The December 1-3 poll of 50 economists showed the RBI would hold its benchmark interest rate at 4% and the reverse repo rate at 3.35% at its December 8 meeting.
India’s central bank was expected to raise its repo rate by 25 basis points in Q2 and Q4 next calendar year, taking the borrowing rate to 4.50% by end-2022.
The rate at which the RBI borrows from banks – the reverse repo rate – was expected to climb to 4.10% by the end of next year with the first hike of 25bps coming in Q1 2022 and a cumulative 50bps in the following three quarters.
“We were previously expecting the RBI to hike the reverse repo rate 15-20 bps in December, but given the uncertainty emerging from the new COVID-19 variant, we now expect status quo,” Morgan Stanley economists wrote.

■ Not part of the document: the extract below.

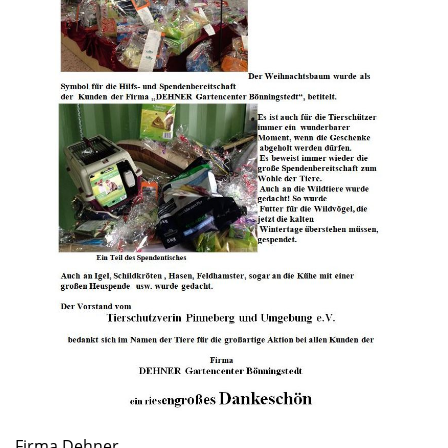
Links
Pinnwand
Kontakt
Firma Dehner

“The central bank is likely to wait to understand the risks posed by the new variant. If the growth impact from the new COVID-19 variant is muted, then we expect the policy normalization to start from February with an increase in the reverse repo rate.”
When asked what was the risk the spread of the latest COVID-19 variant delays the RBI’s interest rate move, economists were nearly split. While 12 of 23 respondents said the risk was low, the other 11 said it was high.
“We are unlikely to see very strict lockdown measures that would impact growth significantly,” said Sakshi Gupta, senior economist at HDFC Bank.
“But, if this variant spreads and impacts supply chains globally, then input cost pressures would rise even further – which is another concern for inflation, warranting a rate response by the RBI.”